### Task statement
Search the entries below for the word "хвилині" and copy each line that has it.

### Input
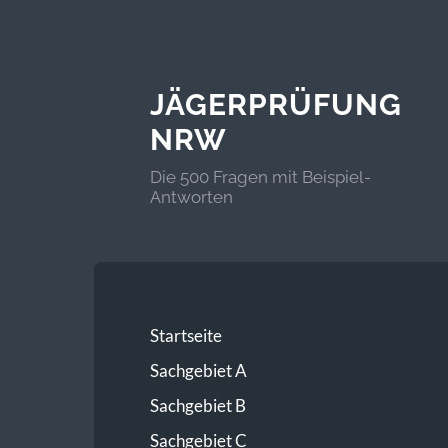
JÄGERPRÜFUNG
NRW
Die 500 Fragen mit Beispiel-
Antworten
Startseite
Sachgebiet A
Sachgebiet B
Sachgebiet C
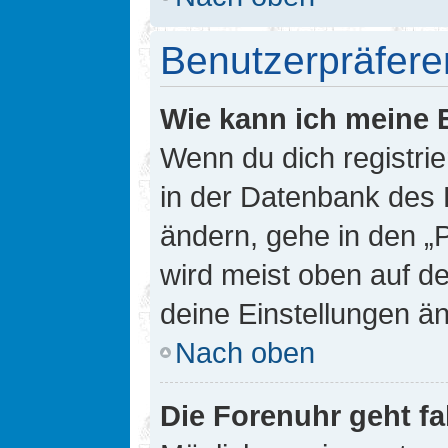
Benutzerpräfere
Wie kann ich meine 
Wenn du dich registrie
in der Datenbank des 
ändern, gehe in den „
wird meist oben auf de
deine Einstellungen ä
Nach oben
Die Forenuhr geht fa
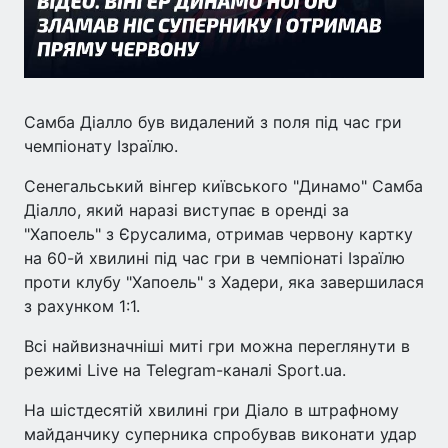
Самба Діалло був видалений з поля під час гри
чемпіонату Ізраїлю.
Сенегальський вінгер київського "Динамо" Самба
Діалло, який наразі виступає в оренді за
"Хапоель" з Єрусалима, отримав червону картку
на 60-й хвилині під час гри в чемпіонаті Ізраїлю
проти клубу "Хапоель" з Хадери, яка завершилася
з рахунком 1:1.
Всі найвизначніші миті гри можна переглянути в
режимі Live на Telegram-каналі Sport.ua.
На шістдесятій хвилині гри Діало в штрафному
майданчику суперника спробував виконати удар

### Response for this exercise
на 60-й хвилині під час гри в чемпіонаті Ізраїлю
На шістдесятій хвилині гри Діало в штрафному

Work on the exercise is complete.